Provided records:
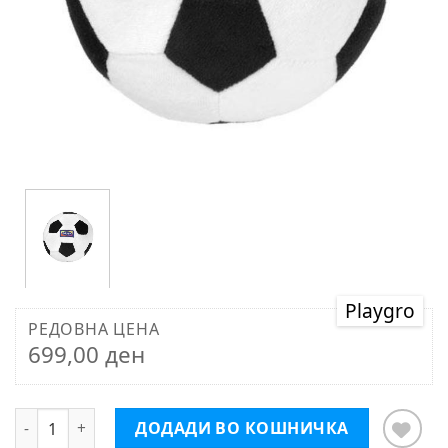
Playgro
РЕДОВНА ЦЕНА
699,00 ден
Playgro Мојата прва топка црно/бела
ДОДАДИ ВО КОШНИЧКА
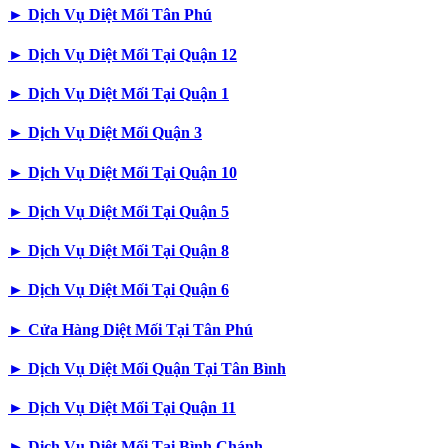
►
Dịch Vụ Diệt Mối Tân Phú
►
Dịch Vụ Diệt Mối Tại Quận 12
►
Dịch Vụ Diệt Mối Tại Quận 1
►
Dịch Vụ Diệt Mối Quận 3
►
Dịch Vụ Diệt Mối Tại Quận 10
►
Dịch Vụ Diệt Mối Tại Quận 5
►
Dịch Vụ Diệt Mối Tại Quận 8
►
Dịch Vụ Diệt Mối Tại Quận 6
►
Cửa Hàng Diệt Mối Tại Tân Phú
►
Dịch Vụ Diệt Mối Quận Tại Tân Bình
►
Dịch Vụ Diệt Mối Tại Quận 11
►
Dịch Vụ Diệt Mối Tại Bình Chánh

Exercise objective:
Skipping the images, write out the whole listing exactly.

Response to the exercise:
Playgro
РЕДОВНА ЦЕНА
699,00 ден
Playgro Мојата прва топка црно/бела
ДОДАДИ ВО КОШНИЧКА
►
Dịch Vụ Diệt Mối Tân Phú
►
Dịch Vụ Diệt Mối Tại Quận 12
►
Dịch Vụ Diệt Mối Tại Quận 1
►
Dịch Vụ Diệt Mối Quận 3
►
Dịch Vụ Diệt Mối Tại Quận 10
►
Dịch Vụ Diệt Mối Tại Quận 5
►
Dịch Vụ Diệt Mối Tại Quận 8
►
Dịch Vụ Diệt Mối Tại Quận 6
►
Cửa Hàng Diệt Mối Tại Tân Phú
►
Dịch Vụ Diệt Mối Quận Tại Tân Bình
►
Dịch Vụ Diệt Mối Tại Quận 11
►
Dịch Vụ Diệt Mối Tại Bình Chánh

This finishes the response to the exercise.